BENNETT REDUX
The Bill Bennett gambling revelations continue to draw much chatter in the blogosphere and elsewhere, for reasons that escape me. Richard Bennett wants Bennett to change his name because playing slots demonstrates a remarkable lack of understanding of the odds and thus gives Bennetts a bad name. He also quotes Howard Stern as saying slots are for little old ladies. Meryl Yourish, an honorary Alabamian, thinks Bennett (Bill, not Richard) is an “obnoxious moralizer,” likes Michael Kinsley’s take on the issue so much that she may yet allow him to marry her, and disagrees with the people over at NRO, especially Stanley and, by extension, Andrew Sullivan. Sullivan defends gambling but notes that Leocons, Neocons, and Theocons don’t like it.

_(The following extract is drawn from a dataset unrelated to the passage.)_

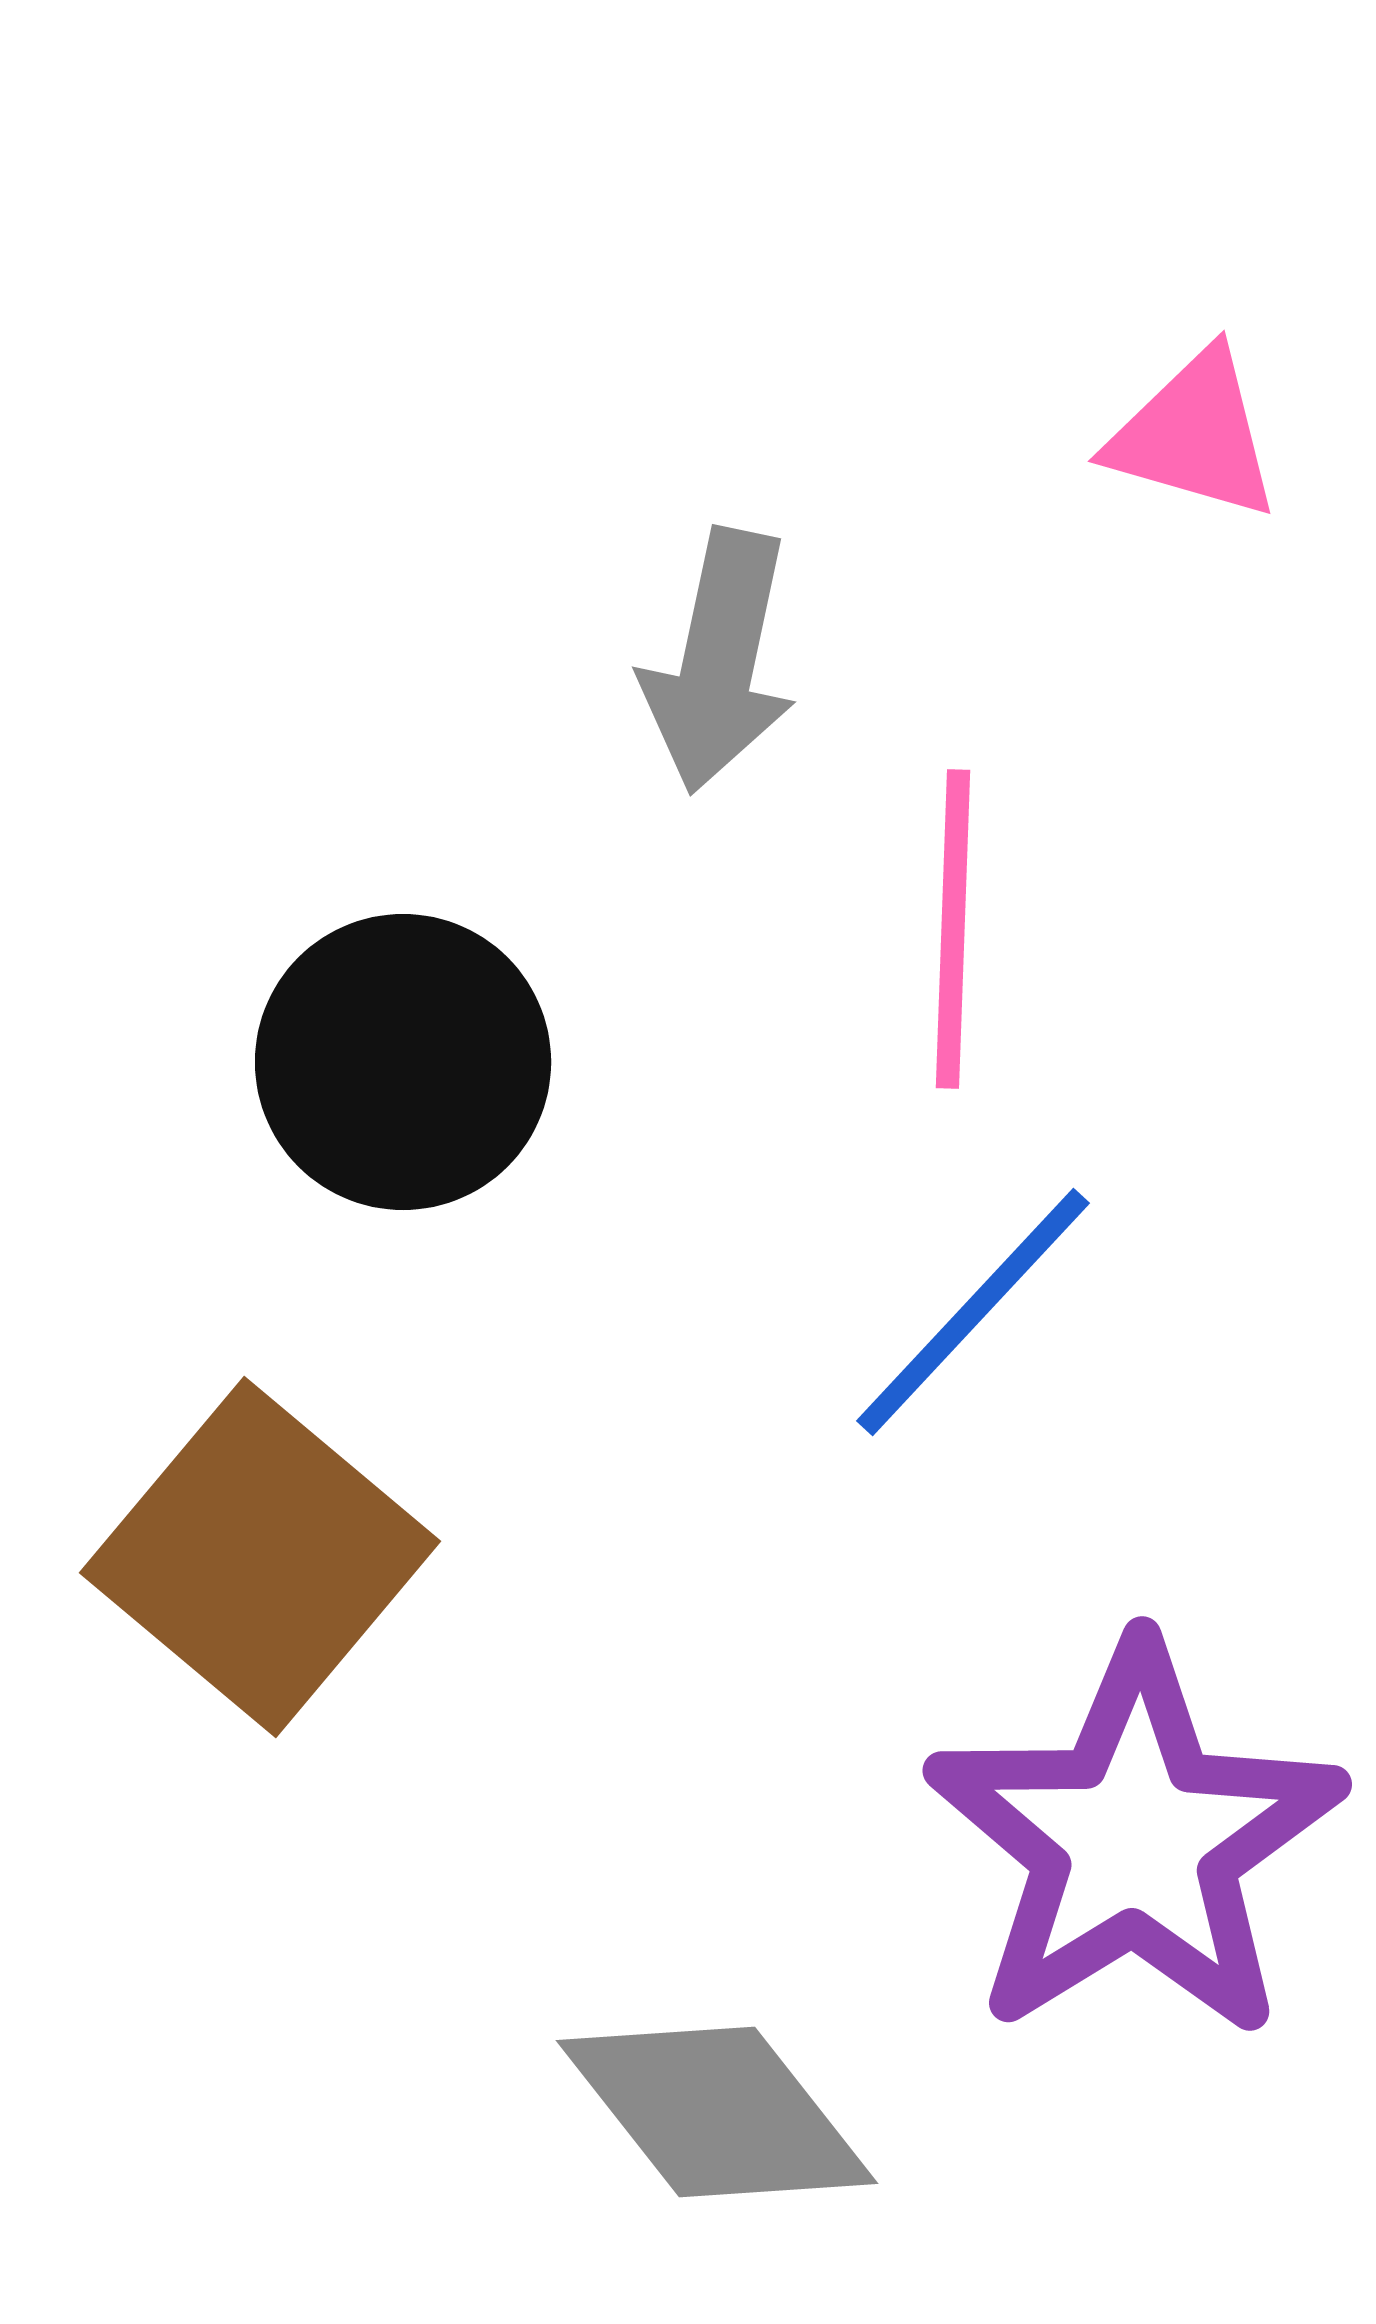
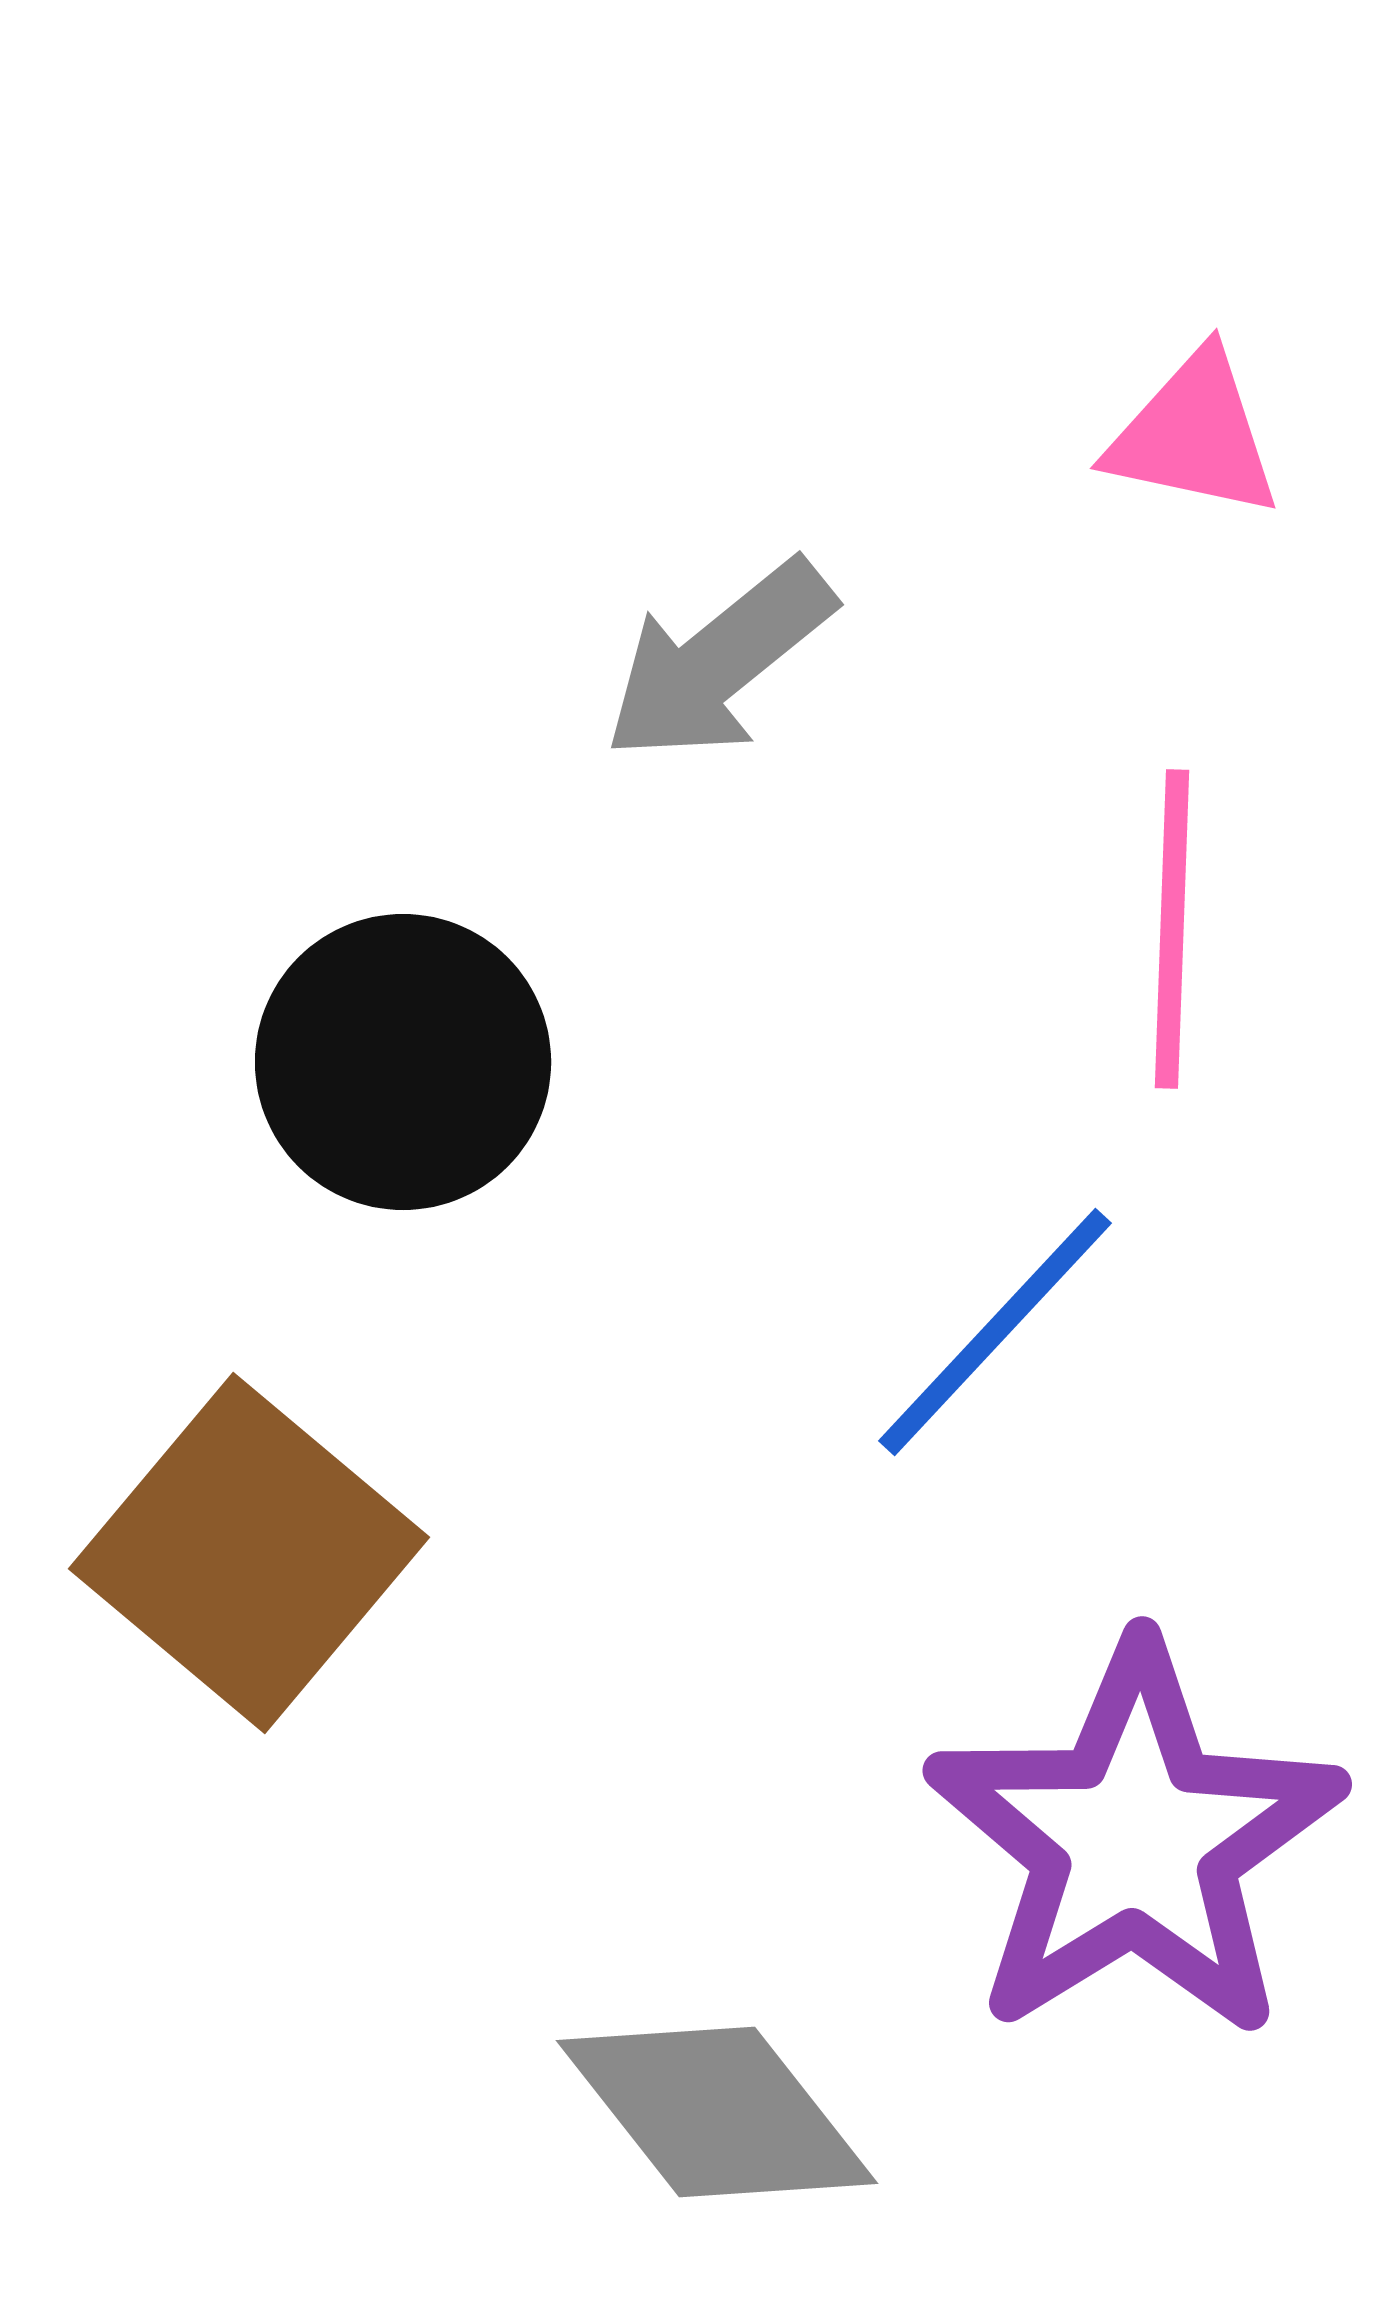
pink triangle: rotated 4 degrees counterclockwise
gray arrow: rotated 39 degrees clockwise
pink line: moved 219 px right
blue line: moved 22 px right, 20 px down
brown square: moved 11 px left, 4 px up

Meanwhie, Bennett (again, Bill, not Richard) has promised to quit gambling if people will just shut up.
As I just wrote over at my place–I think this mostly boils down to the fact that people don’t like people who like to tell them what they ought to do (and not to do), especially if the source of the “oughts” and “oughtn’ts” is religion-based or in any way absolutist. Hence the whole “moralizer” business–which Jonah Goldberg deals with quite well at NRO (and linked from my Blog–I am too lazy to get the link right now). As Goldberg points out, everyone moralizes. Heck, by saying that it is “obnoxious” that Bennett moralizes is moralizing!
Meryl might want to reconsider. Back in the Medieval era, the Catholic Church devised a new doctrine whereby unrepentant sinners who were still good souls would have to marry Michael Kinsley. It was called “purgatory.”